* Task goal:
What is the number of lines in these records with "phòng" in them? Answer with that number only.

* Information supplied:
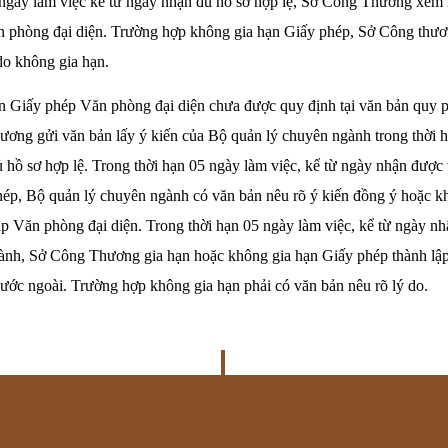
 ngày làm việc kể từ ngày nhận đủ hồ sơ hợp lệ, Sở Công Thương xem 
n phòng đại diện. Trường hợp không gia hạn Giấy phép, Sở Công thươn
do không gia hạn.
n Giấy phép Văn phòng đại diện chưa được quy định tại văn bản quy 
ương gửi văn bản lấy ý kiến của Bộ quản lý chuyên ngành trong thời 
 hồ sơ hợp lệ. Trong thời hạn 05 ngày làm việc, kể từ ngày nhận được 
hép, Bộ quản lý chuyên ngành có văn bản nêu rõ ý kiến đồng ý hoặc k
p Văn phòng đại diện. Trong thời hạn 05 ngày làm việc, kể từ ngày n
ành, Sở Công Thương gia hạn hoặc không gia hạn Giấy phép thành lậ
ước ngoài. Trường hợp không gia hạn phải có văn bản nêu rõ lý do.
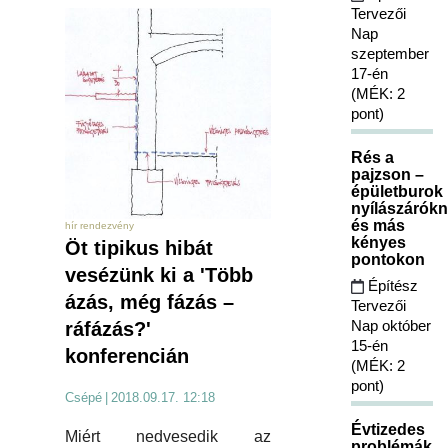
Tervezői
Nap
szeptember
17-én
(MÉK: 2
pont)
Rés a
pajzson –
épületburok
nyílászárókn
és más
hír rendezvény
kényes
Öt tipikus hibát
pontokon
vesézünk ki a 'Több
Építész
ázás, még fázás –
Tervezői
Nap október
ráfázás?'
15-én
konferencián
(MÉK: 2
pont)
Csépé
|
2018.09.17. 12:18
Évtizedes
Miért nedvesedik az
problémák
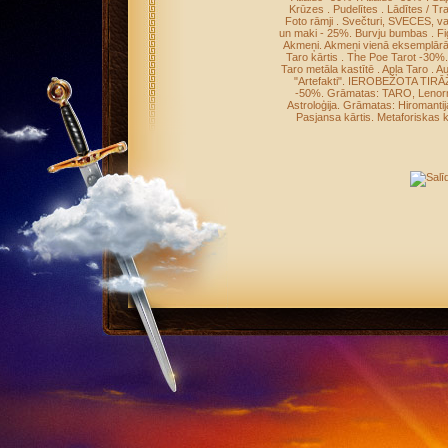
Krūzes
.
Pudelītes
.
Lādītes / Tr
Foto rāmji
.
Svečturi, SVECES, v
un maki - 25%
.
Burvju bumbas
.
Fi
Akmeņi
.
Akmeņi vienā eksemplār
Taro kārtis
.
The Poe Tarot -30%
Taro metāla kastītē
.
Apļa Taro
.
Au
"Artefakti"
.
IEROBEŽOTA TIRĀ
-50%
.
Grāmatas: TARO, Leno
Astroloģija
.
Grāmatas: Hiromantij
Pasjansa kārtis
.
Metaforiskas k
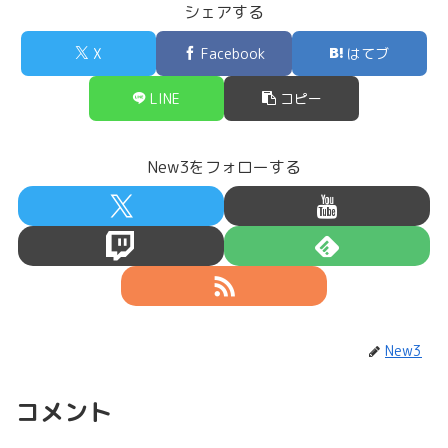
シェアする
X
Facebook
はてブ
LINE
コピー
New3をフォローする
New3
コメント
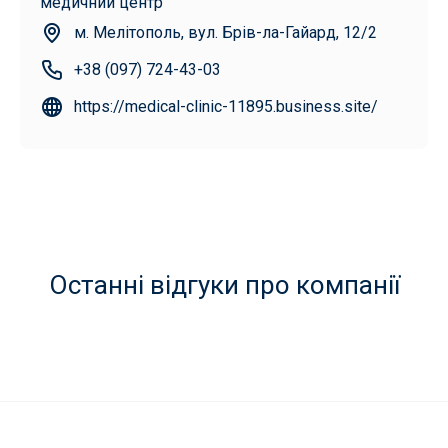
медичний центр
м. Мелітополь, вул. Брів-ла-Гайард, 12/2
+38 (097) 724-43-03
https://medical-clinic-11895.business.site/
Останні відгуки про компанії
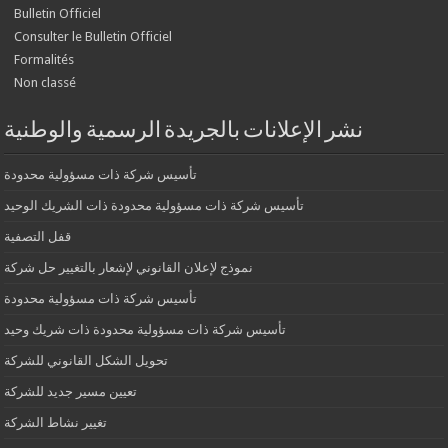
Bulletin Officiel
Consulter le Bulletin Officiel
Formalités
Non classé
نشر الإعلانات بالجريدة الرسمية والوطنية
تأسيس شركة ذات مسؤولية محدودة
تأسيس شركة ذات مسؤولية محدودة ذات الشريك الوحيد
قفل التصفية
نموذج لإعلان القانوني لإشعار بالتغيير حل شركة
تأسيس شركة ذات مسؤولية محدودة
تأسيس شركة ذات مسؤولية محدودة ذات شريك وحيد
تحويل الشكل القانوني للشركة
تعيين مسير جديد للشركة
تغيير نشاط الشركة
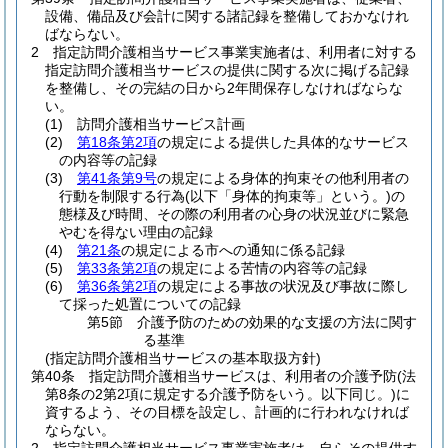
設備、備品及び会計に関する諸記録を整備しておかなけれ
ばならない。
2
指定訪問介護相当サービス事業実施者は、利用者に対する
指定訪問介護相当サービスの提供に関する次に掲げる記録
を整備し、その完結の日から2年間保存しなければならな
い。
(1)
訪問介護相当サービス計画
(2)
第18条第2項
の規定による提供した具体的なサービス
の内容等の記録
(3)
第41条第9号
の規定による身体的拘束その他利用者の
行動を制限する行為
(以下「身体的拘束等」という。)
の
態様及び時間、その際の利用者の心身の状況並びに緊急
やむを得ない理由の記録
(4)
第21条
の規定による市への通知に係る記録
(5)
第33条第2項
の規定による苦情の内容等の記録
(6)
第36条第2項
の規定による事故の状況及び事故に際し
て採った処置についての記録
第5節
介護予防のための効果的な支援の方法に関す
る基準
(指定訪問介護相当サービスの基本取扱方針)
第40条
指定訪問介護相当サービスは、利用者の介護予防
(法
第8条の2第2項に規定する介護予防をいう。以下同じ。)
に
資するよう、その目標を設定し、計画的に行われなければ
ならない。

* Answer to this exercise:
3